• **ASSIGNMENT**
Line by line, transcribe the listing below without omission.

• **PROVIDED INFORMATION**

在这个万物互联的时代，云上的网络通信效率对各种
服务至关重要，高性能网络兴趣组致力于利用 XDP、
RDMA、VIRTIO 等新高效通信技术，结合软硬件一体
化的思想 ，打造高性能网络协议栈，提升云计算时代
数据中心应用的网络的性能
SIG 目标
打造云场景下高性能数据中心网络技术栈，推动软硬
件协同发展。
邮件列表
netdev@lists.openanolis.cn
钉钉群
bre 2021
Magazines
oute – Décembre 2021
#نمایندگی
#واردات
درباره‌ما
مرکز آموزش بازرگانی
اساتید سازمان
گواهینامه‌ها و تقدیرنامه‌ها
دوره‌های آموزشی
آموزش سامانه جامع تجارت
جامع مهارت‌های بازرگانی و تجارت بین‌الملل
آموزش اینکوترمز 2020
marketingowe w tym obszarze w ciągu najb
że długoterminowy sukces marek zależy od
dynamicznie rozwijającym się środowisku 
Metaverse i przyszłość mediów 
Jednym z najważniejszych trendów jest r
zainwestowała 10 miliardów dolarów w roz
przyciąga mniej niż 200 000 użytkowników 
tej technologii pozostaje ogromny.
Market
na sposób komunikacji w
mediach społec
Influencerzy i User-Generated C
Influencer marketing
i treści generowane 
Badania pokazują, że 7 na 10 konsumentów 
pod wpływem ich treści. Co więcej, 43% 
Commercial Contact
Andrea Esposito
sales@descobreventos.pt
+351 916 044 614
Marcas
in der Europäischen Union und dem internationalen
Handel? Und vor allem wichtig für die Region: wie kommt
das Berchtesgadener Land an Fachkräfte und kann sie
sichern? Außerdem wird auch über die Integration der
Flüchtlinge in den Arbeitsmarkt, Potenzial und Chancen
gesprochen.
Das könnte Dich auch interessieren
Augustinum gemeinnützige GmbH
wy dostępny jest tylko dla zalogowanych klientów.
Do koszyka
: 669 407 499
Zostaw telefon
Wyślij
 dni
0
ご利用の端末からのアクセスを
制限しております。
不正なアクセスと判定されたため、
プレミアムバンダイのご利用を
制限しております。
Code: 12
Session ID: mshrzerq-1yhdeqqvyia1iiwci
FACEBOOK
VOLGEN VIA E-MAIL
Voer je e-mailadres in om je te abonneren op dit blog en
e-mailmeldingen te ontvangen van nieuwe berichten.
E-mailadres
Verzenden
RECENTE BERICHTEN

• **REPLY TO THE EXERCISE**
在这个万物互联的时代，云上的网络通信效率对各种
服务至关重要，高性能网络兴趣组致力于利用 XDP、
RDMA、VIRTIO 等新高效通信技术，结合软硬件一体
化的思想 ，打造高性能网络协议栈，提升云计算时代
数据中心应用的网络的性能
SIG 目标
打造云场景下高性能数据中心网络技术栈，推动软硬
件协同发展。
邮件列表
netdev@lists.openanolis.cn
钉钉群
bre 2021
Magazines
oute – Décembre 2021
#نمایندگی
#واردات
درباره‌ما
مرکز آموزش بازرگانی
اساتید سازمان
گواهینامه‌ها و تقدیرنامه‌ها
دوره‌های آموزشی
آموزش سامانه جامع تجارت
جامع مهارت‌های بازرگانی و تجارت بین‌الملل
آموزش اینکوترمز 2020
marketingowe w tym obszarze w ciągu najb
że długoterminowy sukces marek zależy od
dynamicznie rozwijającym się środowisku 
Metaverse i przyszłość mediów 
Jednym z najważniejszych trendów jest r
zainwestowała 10 miliardów dolarów w roz
przyciąga mniej niż 200 000 użytkowników 
tej technologii pozostaje ogromny.
Market
na sposób komunikacji w
mediach społec
Influencerzy i User-Generated C
Influencer marketing
i treści generowane 
Badania pokazują, że 7 na 10 konsumentów 
pod wpływem ich treści. Co więcej, 43% 
Commercial Contact
Andrea Esposito
sales@descobreventos.pt
+351 916 044 614
Marcas
in der Europäischen Union und dem internationalen
Handel? Und vor allem wichtig für die Region: wie kommt
das Berchtesgadener Land an Fachkräfte und kann sie
sichern? Außerdem wird auch über die Integration der
Flüchtlinge in den Arbeitsmarkt, Potenzial und Chancen
gesprochen.
Das könnte Dich auch interessieren
Augustinum gemeinnützige GmbH
wy dostępny jest tylko dla zalogowanych klientów.
Do koszyka
: 669 407 499
Zostaw telefon
Wyślij
 dni
0
ご利用の端末からのアクセスを
制限しております。
不正なアクセスと判定されたため、
プレミアムバンダイのご利用を
制限しております。
Code: 12
Session ID: mshrzerq-1yhdeqqvyia1iiwci
FACEBOOK
VOLGEN VIA E-MAIL
Voer je e-mailadres in om je te abonneren op dit blog en
e-mailmeldingen te ontvangen van nieuwe berichten.
E-mailadres
Verzenden
RECENTE BERICHTEN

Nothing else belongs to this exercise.